Pandemi ve döviz fiyatlarındaki hareketliliği fırsata çevirip, haksız kazanç peşinde koşanlar yaş tahtaya bastı. Yüksek fiyatla stokladıkları malların fiyatları düştü. Şimdi bu ürünleri elden çıkarma derdindeler.
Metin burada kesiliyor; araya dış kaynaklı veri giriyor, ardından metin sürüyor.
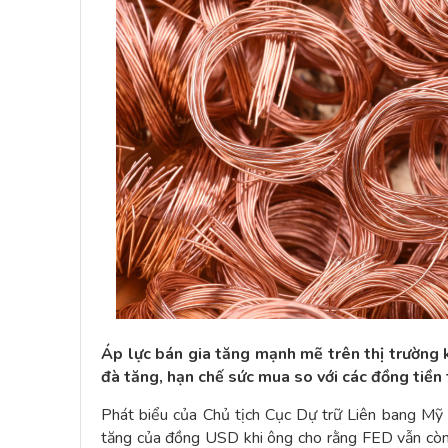
Áp lực bán gia tăng mạnh mẽ trên thị trường 
đà tăng, hạn chế sức mua so với các đồng tiền
Phát biểu của Chủ tịch Cục Dự trữ Liên bang Mỹ 
tăng của đồng USD khi ông cho rằng FED vẫn còn 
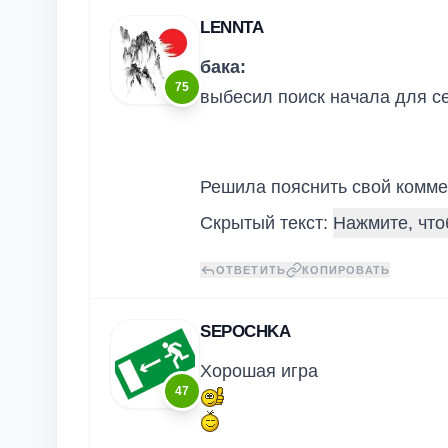
LENNTA
бака:
75
выбесил поиск начала для се
Решила пояснить свой комме
Скрытый текст:
ОТВЕТИТЬ
КОПИРОВАТЬ
SEPOCHKA
Хорошая игра
47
Pandemi ve döviz fiyatlarındaki hareketliliği fırsata çevirip, banka kredilerini bile stok yapmak için kullanarak haksız kazanç elde etme peşinde koşanlar bu kez yaş tahtaya bastı. Küresel resesyon endişelerinin etkisiyle başta petrol olmak üzere emtia fiyatlarında yaşanan düşüşler ve döviz kurunda sağlanan istikrar, ürün fiyatlarında yükseliş beklentisiyle hareket ederek stok yapanları kapana sıkıştırdı. Ellerinde yüksek maliyetli hammaddeyle kalan stokçular, bu ürünlerin finansmanının zorlaşması nedeniyle, şimdi bu malları elden çıkarma telaşına kapıldı. Merkez Bankası Başkanı Şahap Kavcıoğlu da bu yaz İSO’da yaptığı konuşmada, bazı sanayicilerin banka kredilerini stok yapmak için kullandığına dikkat çekmişti.
DEPOLAR AĞZINA KADAR DOLU
Şekerden hazır giyime, beyaz eşyadan mobilyaya, kağıttan demir-çeliğe ve otomotiv sektörüne kadar pek çok sektörde depolarda ürün ve hammadde şişkinliği yaşanıyor. Stok şişkinliğinde pandemi sonrası aniden yükselen talebin normale dönmesi ve döviz kurlarındaki sabit seyir etkili oldu. Fabrikalarda hammadde fazlalığı yaşanıyor.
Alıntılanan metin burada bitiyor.